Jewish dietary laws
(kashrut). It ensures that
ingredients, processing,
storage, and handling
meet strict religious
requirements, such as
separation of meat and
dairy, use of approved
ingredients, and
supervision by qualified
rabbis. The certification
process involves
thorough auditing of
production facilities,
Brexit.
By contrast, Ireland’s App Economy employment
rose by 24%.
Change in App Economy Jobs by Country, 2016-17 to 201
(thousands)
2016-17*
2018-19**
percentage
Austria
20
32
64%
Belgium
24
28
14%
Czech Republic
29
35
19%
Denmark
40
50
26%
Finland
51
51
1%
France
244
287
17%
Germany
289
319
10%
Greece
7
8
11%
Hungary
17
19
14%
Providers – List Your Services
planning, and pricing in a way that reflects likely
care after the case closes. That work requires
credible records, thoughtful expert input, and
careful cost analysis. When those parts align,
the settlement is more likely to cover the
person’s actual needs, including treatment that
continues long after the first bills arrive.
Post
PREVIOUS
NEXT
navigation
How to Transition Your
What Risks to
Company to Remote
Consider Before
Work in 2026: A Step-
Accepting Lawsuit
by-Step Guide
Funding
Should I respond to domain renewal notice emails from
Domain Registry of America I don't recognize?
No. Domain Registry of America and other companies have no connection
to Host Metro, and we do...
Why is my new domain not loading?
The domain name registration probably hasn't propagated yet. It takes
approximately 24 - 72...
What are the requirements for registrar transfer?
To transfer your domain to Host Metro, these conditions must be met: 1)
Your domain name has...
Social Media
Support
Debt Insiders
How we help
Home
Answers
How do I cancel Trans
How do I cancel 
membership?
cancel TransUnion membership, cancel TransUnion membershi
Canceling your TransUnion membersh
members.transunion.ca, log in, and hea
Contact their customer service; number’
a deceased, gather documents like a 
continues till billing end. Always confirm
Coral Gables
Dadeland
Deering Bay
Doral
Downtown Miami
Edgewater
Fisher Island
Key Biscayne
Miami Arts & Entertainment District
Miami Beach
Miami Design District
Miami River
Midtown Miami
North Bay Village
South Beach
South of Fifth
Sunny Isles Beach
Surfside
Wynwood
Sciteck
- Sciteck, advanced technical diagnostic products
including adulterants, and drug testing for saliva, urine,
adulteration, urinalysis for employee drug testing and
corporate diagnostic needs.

****************************************

— Brief —
Could you please print the entire listing exactly?

— Response —
Jewish dietary laws
(kashrut). It ensures that
ingredients, processing,
storage, and handling
meet strict religious
requirements, such as
separation of meat and
dairy, use of approved
ingredients, and
supervision by qualified
rabbis. The certification
process involves
thorough auditing of
production facilities,
Brexit.
By contrast, Ireland’s App Economy employment
rose by 24%.
Change in App Economy Jobs by Country, 2016-17 to 201
(thousands)
2016-17*
2018-19**
percentage
Austria
20
32
64%
Belgium
24
28
14%
Czech Republic
29
35
19%
Denmark
40
50
26%
Finland
51
51
1%
France
244
287
17%
Germany
289
319
10%
Greece
7
8
11%
Hungary
17
19
14%
Providers – List Your Services
planning, and pricing in a way that reflects likely
care after the case closes. That work requires
credible records, thoughtful expert input, and
careful cost analysis. When those parts align,
the settlement is more likely to cover the
person’s actual needs, including treatment that
continues long after the first bills arrive.
Post
PREVIOUS
NEXT
navigation
How to Transition Your
What Risks to
Company to Remote
Consider Before
Work in 2026: A Step-
Accepting Lawsuit
by-Step Guide
Funding
Should I respond to domain renewal notice emails from
Domain Registry of America I don't recognize?
No. Domain Registry of America and other companies have no connection
to Host Metro, and we do...
Why is my new domain not loading?
The domain name registration probably hasn't propagated yet. It takes
approximately 24 - 72...
What are the requirements for registrar transfer?
To transfer your domain to Host Metro, these conditions must be met: 1)
Your domain name has...
Social Media
Support
Debt Insiders
How we help
Home
Answers
How do I cancel Trans
How do I cancel 
membership?
cancel TransUnion membership, cancel TransUnion membershi
Canceling your TransUnion membersh
members.transunion.ca, log in, and hea
Contact their customer service; number’
a deceased, gather documents like a 
continues till billing end. Always confirm
Coral Gables
Dadeland
Deering Bay
Doral
Downtown Miami
Edgewater
Fisher Island
Key Biscayne
Miami Arts & Entertainment District
Miami Beach
Miami Design District
Miami River
Midtown Miami
North Bay Village
South Beach
South of Fifth
Sunny Isles Beach
Surfside
Wynwood
Sciteck
- Sciteck, advanced technical diagnostic products
including adulterants, and drug testing for saliva, urine,
adulteration, urinalysis for employee drug testing and
corporate diagnostic needs.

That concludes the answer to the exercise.